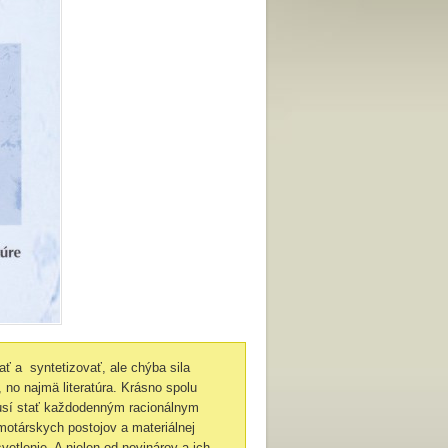
ať a syntetizovať, ale chýba sila
 no najmä literatúra. Krásno spolu
musí stať každodenným racionálnym
motárskych postojov a materiálnej
vetlenie. A nielen od novinárov a ich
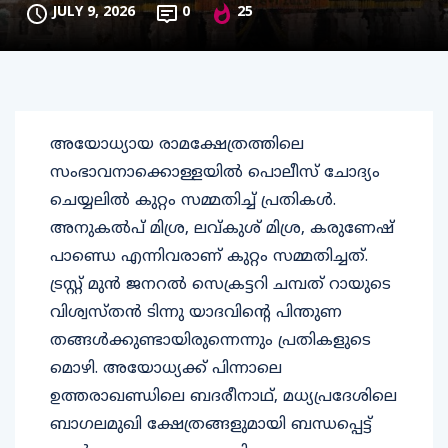
JULY 9, 2026
0
25
അയോധ്യായ രാമക്ഷേത്രത്തിലെ
സംഭാവനാക്കൊള്ളയില്‍ പൊലീസ് ചോദ്യം
ചെയ്യലില്‍ കുറ്റം സമ്മതിച്ച് പ്രതികള്‍.
അനുകല്‍പ് മിശ്ര, ലവ്കുശ് മിശ്ര, കരുണേഷ്
പാണ്ഡെ എന്നിവരാണ് കുറ്റം സമ്മതിച്ചത്.
ട്രസ്റ്റ് മുന്‍ ജനറല്‍ സെക്രട്ടറി ചമ്പത് റായുടെ
വിശ്വസ്തന്‍ ടിന്നു യാദവിന്റെ പിന്തുണ
തങ്ങള്‍ക്കുണ്ടായിരുന്നെന്നും പ്രതികളുടെ
മൊഴി. അയോധ്യക്ക് പിന്നാലെ
ഉത്തരാഖണ്ഡിലെ ബദരീനാഥ്, മധ്യപ്രദേശിലെ
ബാഗലമുഖി ക്ഷേത്രങ്ങളുമായി ബന്ധപ്പെട്ട്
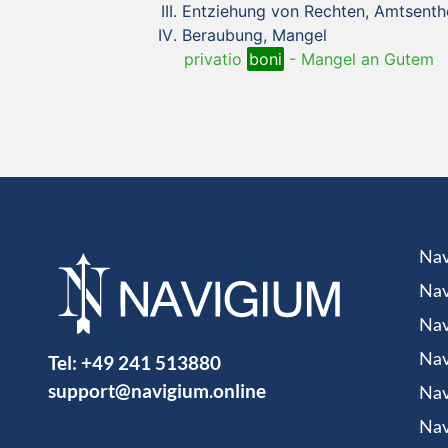
Entziehung von Rechten, Amtsenth
Beraubung, Mangel
privatio
boni
-
Mangel an Gutem
Nav
Nav
Nav
Tel:
+49 241 513880
Nav
support@navigium.online
Nav
Nav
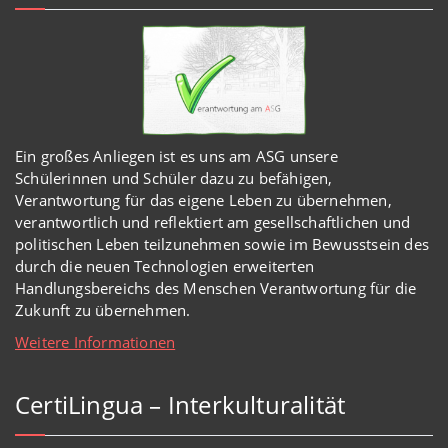
Ein großes Anliegen ist es uns am ASG unsere
Schülerinnen und Schüler dazu zu befähigen,
Verantwortung für das eigene Leben zu übernehmen,
verantwortlich und reflektiert am gesellschaftlichen und
politischen Leben teilzunehmen sowie im Bewusstsein des
durch die neuen Technologien erweiterten
Handlungsbereichs des Menschen Verantwortung für die
Zukunft zu übernehmen.
Weitere Informationen
CertiLingua – Interkulturalität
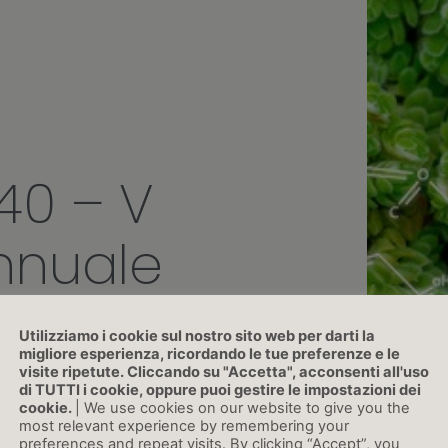
40 – V
nnuale
Utilizziamo i cookie sul nostro sito web per darti la
migliore esperienza, ricordando le tue preferenze e le
visite ripetute. Cliccando su "Accetta", acconsenti all'uso
di TUTTI i cookie, oppure puoi gestire le impostazioni dei
cookie.
| We use cookies on our website to give you the
most relevant experience by remembering your
preferences and repeat visits. By clicking “Accept”, you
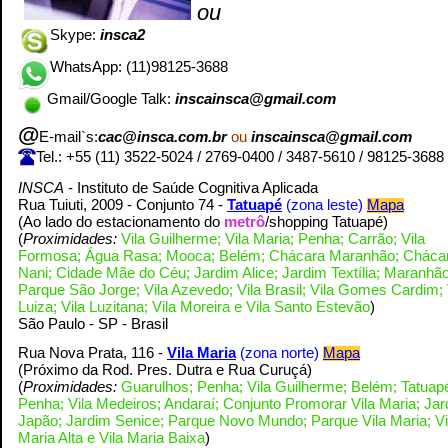
ou
Skype:
insca2
WhatsApp: (11)98125-3688
Gmail/Google Talk:
inscainsca@gmail.com
@
E-mail`s:
cac@insca.com.br
ou
inscainsca@gmail.com
Tel.: +55 (11)
3522-5024 /
2769-0400 /
3487-5610
/
98125-3688
INSCA
- Instituto de Saúde Cognitiva Aplicada
Rua Tuiuti, 2009 - Conjunto 74 -
Tatuapé
(zona leste)
Mapa
(Ao lado do estacionamento do
metrô
/shopping Tatuapé)
(
Proximidades:
Vila Guilherme; Vila Maria; Penha; Carrão; Vila
Formosa; Água Rasa; Mooca; Belém; Chácara Maranhão; Cháca
Nani; Cidade Mãe do Céu; Jardim Alice; Jardim Textília; Maranhão
Parque São Jorge; Vila Azevedo; Vila Brasil; Vila Gomes Cardim; 
Luiza; Vila Luzitana; Vila Moreira e Vila Santo Estevão
)
São Paulo - SP - Brasil
Rua Nova Prata, 116 -
Vila Maria
(zona norte)
Mapa
(Próximo da Rod. Pres. Dutra e Rua Curuçá
)
(
Proximidades:
Guarulhos; Penha; Vila Guilherme; Belém; Tatuap
Penha; Vila Medeiros; Andaraí; Conjunto Promorar Vila Maria; Ja
Japão; Jardim Senice; Parque Novo Mundo; Parque Vila Maria; Vi
Maria Alta e Vila Maria Baixa
)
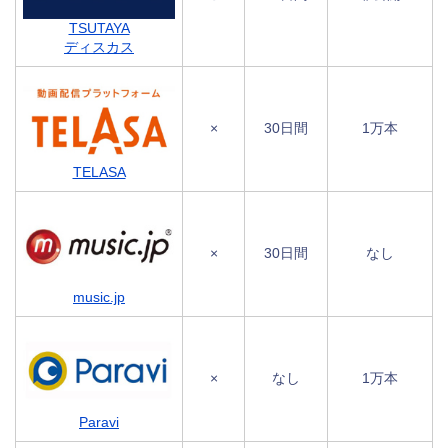
TSUTAYA
ディスカス
×
30日間
1万本
TELASA
×
30日間
なし
music.jp
×
なし
1万本
Paravi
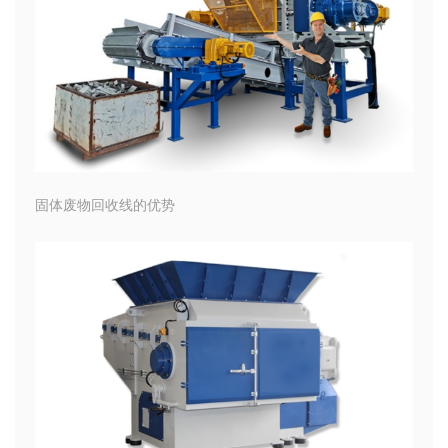
固体废物回收线的优势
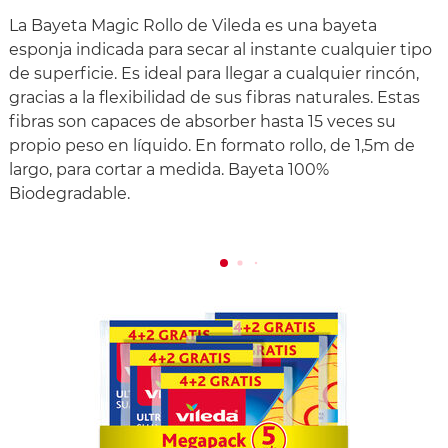
La Bayeta Magic Rollo de Vileda es una bayeta
esponja indicada para secar al instante cualquier tipo
de superficie. Es ideal para llegar a cualquier rincón,
gracias a la flexibilidad de sus fibras naturales. Estas
fibras son capaces de absorber hasta 15 veces su
propio peso en líquido. En formato rollo, de 1,5m de
largo, para cortar a medida. Bayeta 100%
Biodegradable.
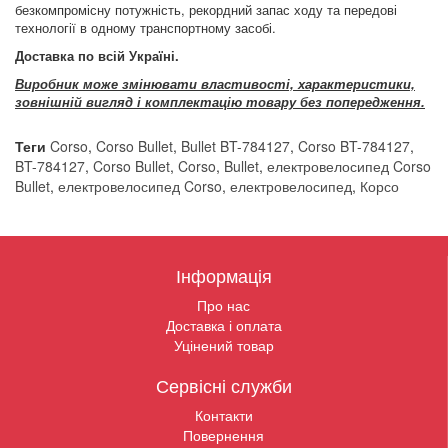
безкомпромісну потужність, рекордний запас ходу та передові
технології в одному транспортному засобі.
Доставка по всій Україні.
Виробник може змінювати властивості, характеристики,
зовнішній вигляд і комплектацію товару без попередження.
Теги
Corso
,
Corso Bullet
,
Bullet BT-784127
,
Corso BT-784127
,
BT-784127
,
Corso Bullet
,
Corso
,
Bullet
,
електровелосипед Corso
Bullet
,
електровелосипед Corso
,
електровелосипед
,
Корсо
Інформація
Про нас
Доставка і оплата
Уцінений товар
Сервісні служби
Контакти
Повернення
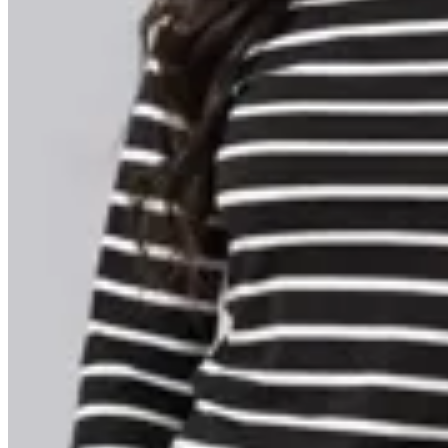
Minot
Remera Valeria
$ 849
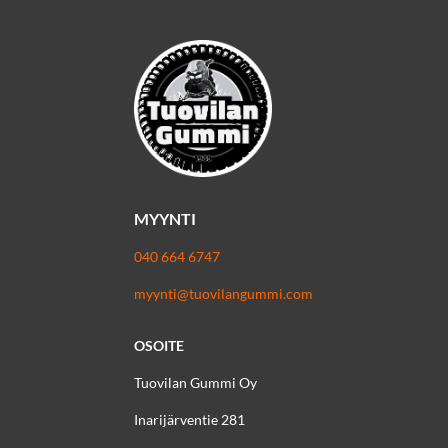
MYYNTI
040 664 6747
myynti@tuovilangummi.com
OSOITE
Tuovilan Gummi Oy
Inarijärventie 281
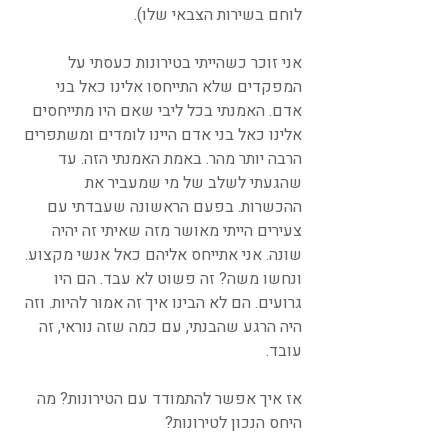
לוחם בשירות הצבאי שלו).
אני זוכר כשהייתי בטירונות כעסתי על 
המפקדים שלא התייחסו אלינו כאל בני 
אדם. האמנתי בכל ליבי שאם היו מתייחסים 
אלינו כאל בני אדם היינו לומדים ומשתפרים 
הרבה יותר מהר. באמת האמנתי הזה. עד 
שהגעתי לשלב של מי שמעביר את 
ההכשרות. בפעם הראשונה שעבדתי עם 
צעירים הייתי מאושר מזה שאיתי זה יהיה 
שונה. אני אתייחס אליהם כאל אנשי מקצוע. 
ונחשו משה? זה פשוט לא עבד. הם היו 
גרועים. הם לא הבינו איך זה אמור להיות. וזה 
היה הרגע שהבנתי, עם כמה שזה נוראי, זה 
עובד.
אז איך אפשר להתמודד עם הטירונות? מה 
היחס הנכון לטירונות?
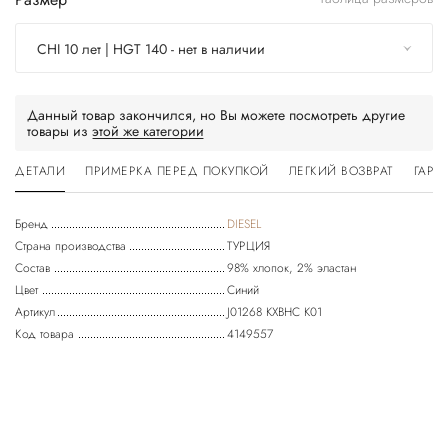
CHI 10 лет | HGT 140 - нет в наличии
Данный товар закончился, но Вы можете посмотреть другие
товары из
этой же категории
ДЕТАЛИ
ПРИМЕРКА ПЕРЕД ПОКУПКОЙ
ЛЕГКИЙ ВОЗВРАТ
ГАРА
Бренд
DIESEL
Страна производства
ТУРЦИЯ
Состав
98% хлопок, 2% эластан
Цвет
Синий
Артикул
J01268 KXBHC K01
Код товара
4149557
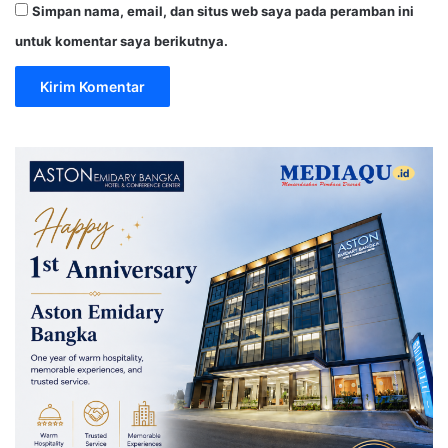
Simpan nama, email, dan situs web saya pada peramban ini
untuk komentar saya berikutnya.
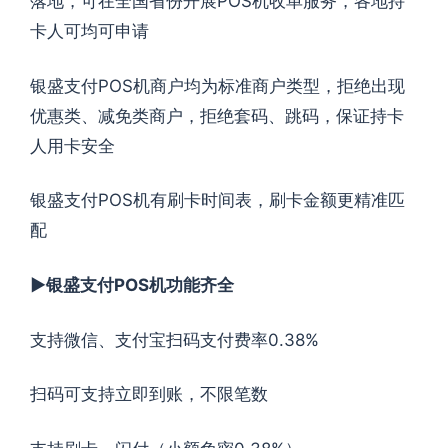
落地，可在全国省份开展POS机收单服务，各地持
卡人可均可申请
银盛支付POS机商户均为标准商户类型，拒绝出现
优惠类、减免类商户，拒绝套码、跳码，保证持卡
人用卡安全
银盛支付POS机有刷卡时间表，刷卡金额更精准匹
配
►银盛支付POS机功能齐全
支持微信、支付宝扫码支付费率0.38%
扫码可支持立即到账，不限笔数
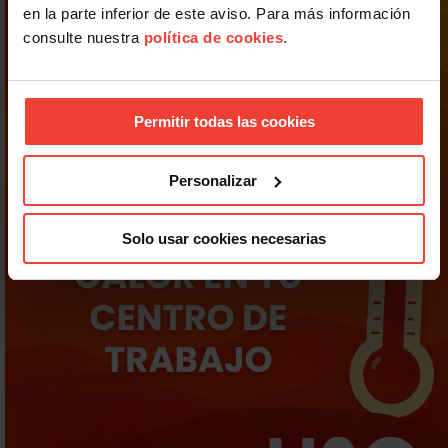
en la parte inferior de este aviso. Para más información
consulte nuestra
política de cookies
.
Permitir todas las cookies
Personalizar
Solo usar cookies necesarias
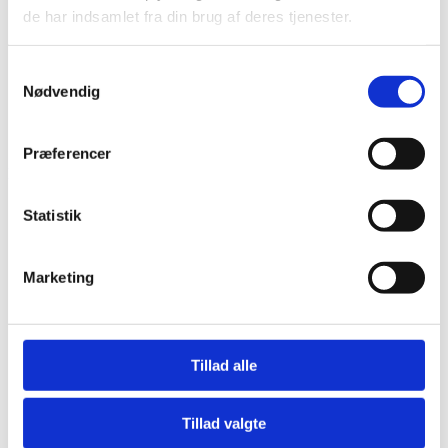
de har indsamlet fra din brug af deres tjenester.
Bliv en del af Korphus !
Handelsbetingelser
Persondata & cookiepolitik
Samtykkevalg
Nødvendig
Bliv en del af Korphus !
Handelsbetingelser
Persondata & cookiepolitik
Præferencer
Facebook
Statistik
Marketing
Tillad alle
Tillad valgte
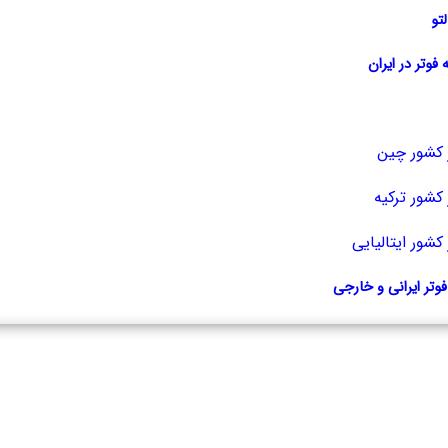
لتو
 فوتر در ایران
 کشور چین
کشور ترکیه
کشور ایتالیایی
وتر ایرانی و خارجی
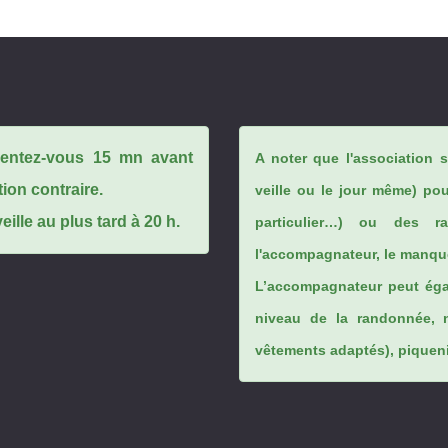
ésentez-vous 15 mn avant
A noter que l'association 
tion contraire.
veille ou le jour même) po
ille au plus tard à 20 h.
particulier…) ou des rai
l'accompagnateur, le manque
L’accompagnateur peut éga
niveau de la randonnée, 
vêtements adaptés), piqueniq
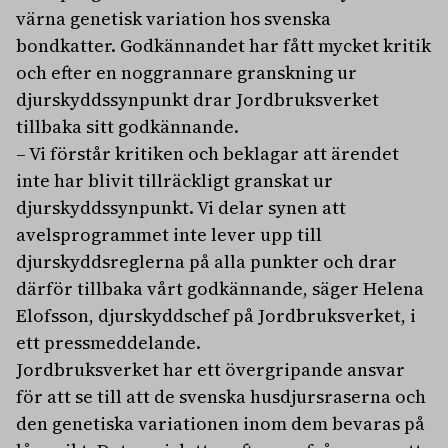
värna genetisk variation hos svenska
bondkatter. Godkännandet har fått mycket kritik
och efter en noggrannare granskning ur
djurskyddssynpunkt drar Jordbruksverket
tillbaka sitt godkännande.
– Vi förstår kritiken och beklagar att ärendet
inte har blivit tillräckligt granskat ur
djurskyddssynpunkt. Vi delar synen att
avelsprogrammet inte lever upp till
djurskyddsreglerna på alla punkter och drar
därför tillbaka vårt godkännande, säger Helena
Elofsson, djurskyddschef på Jordbruksverket, i
ett pressmeddelande.
Jordbruksverket har ett övergripande ansvar
för att se till att de svenska husdjursraserna och
den genetiska variationen inom dem bevaras på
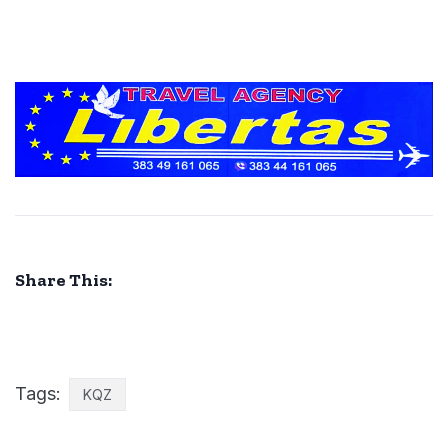
Share This:
Tags:
KQZ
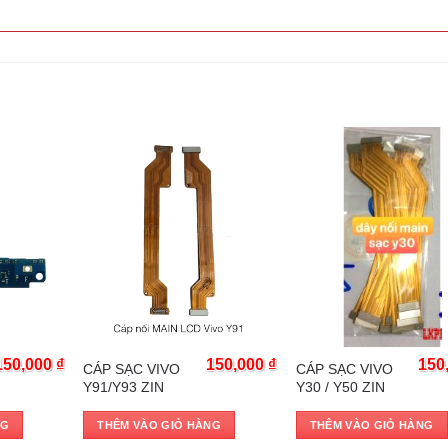
Trả góp 0%
Trả góp 0%
150,000
₫
150,000
₫
150
CÁP SẠC VIVO
CÁP SẠC VIVO
Y91/Y93 ZIN
Y30 / Y50 ZIN
NG
THÊM VÀO GIỎ HÀNG
THÊM VÀO GIỎ HÀNG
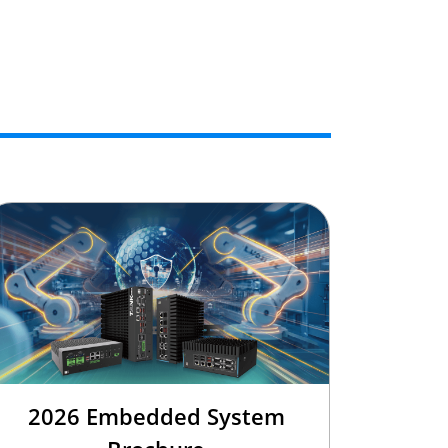
2026 Embedded System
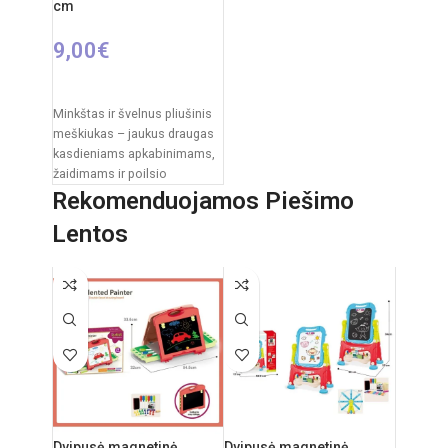
cm
9,00
€
Į KREPŠELĮ
Minkštas ir švelnus pliušinis
meškiukas – jaukus draugas
kasdieniams apkabinimams,
žaidimams ir poilsio
akimirkoms. Klasikinis
Rekomenduojamos Piešimo
dizainas su dekoratyviniu
Lentos
kaspinėliu suteikia
Dvipusė magnetinė
Dvipusė magnetinė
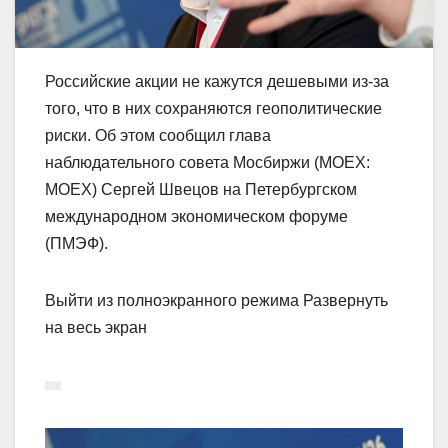
Российские акции не кажутся дешевыми из-за
того, что в них сохраняются геополитические
риски. Об этом сообщил глава
наблюдательного совета Мосбиржи (MOEX:
MOEX) Сергей Швецов на Петербургском
международном экономическом форуме
(ПМЭФ).
Выйти из полноэкранного режима Развернуть
на весь экран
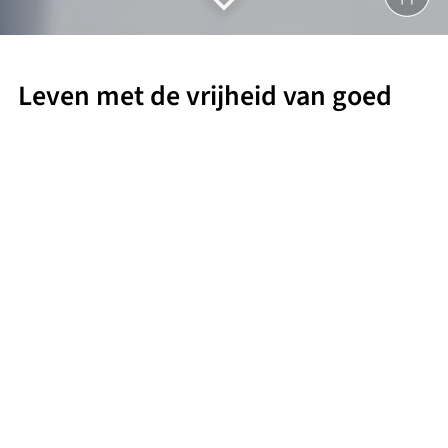
Leven met de vrijheid van goed
zicht, zonder de beperking van
een bril of lenzen?
Dan ben je bij
Memira by Bergman Clinics
op de juiste
plek. Met hoogwaardige methodes voor ooglaseren,
lensimplantatie en lensvervanging helpen onze
ervaren specialisten je scherp te zien, met langdurig
resultaat. Persoonlijk advies, professionele nazorg en
altijd de focus op jou.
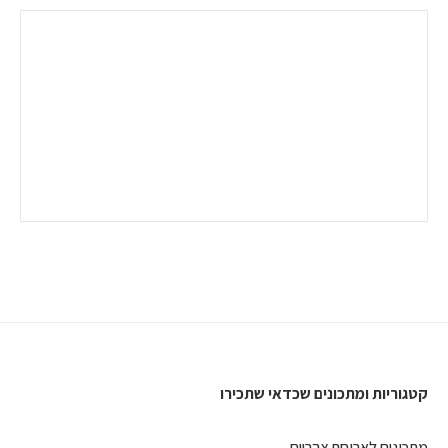
קטגוריות ומתכונים שכדאי שתכירו
מתכונים לארוחת צהריים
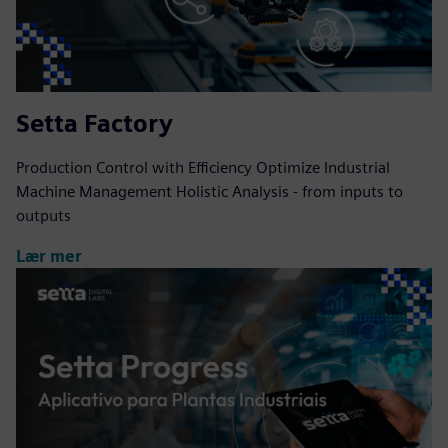
Setta Factory
Production Control with Efficiency Optimize Industrial
Machine Management Holistic Analysis - from inputs to
outputs
Lær mer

·····

Requirement> The line holding "política de cookies" starts the copy and the line holding "ett pressmeddelande." ends it. Repeat those two lines above and all between them exactly, leaving out pictures.

Response to this exercise>
política de cookies
.
Permitir todas las cookies
Personalizar
Solo usar cookies necesarias
de har indsamlet fra din brug af deres tjenester.
Bliv en del af Korphus !
Handelsbetingelser
Persondata & cookiepolitik
Samtykkevalg
Nødvendig
Bliv en del af Korphus !
Handelsbetingelser
Persondata & cookiepolitik
Præferencer
Facebook
Statistik
Marketing
Tillad alle
Tillad valgte
لتو
 فوتر در ایران
 کشور چین
کشور ترکیه
کشور ایتالیایی
وتر ایرانی و خارجی
ésentez-vous 15 mn avant
A noter que l'association 
tion contraire.
veille ou le jour même) po
ille au plus tard à 20 h.
particulier…) ou des rai
l'accompagnateur, le manque
L’accompagnateur peut éga
niveau de la randonnée, 
vêtements adaptés), piqueniq
värna genetisk variation hos svenska
bondkatter. Godkännandet har fått mycket kritik
och efter en noggrannare granskning ur
djurskyddssynpunkt drar Jordbruksverket
tillbaka sitt godkännande.
– Vi förstår kritiken och beklagar att ärendet
inte har blivit tillräckligt granskat ur
djurskyddssynpunkt. Vi delar synen att
avelsprogrammet inte lever upp till
djurskyddsreglerna på alla punkter och drar
därför tillbaka vårt godkännande, säger Helena
Elofsson, djurskyddschef på Jordbruksverket, i
ett pressmeddelande.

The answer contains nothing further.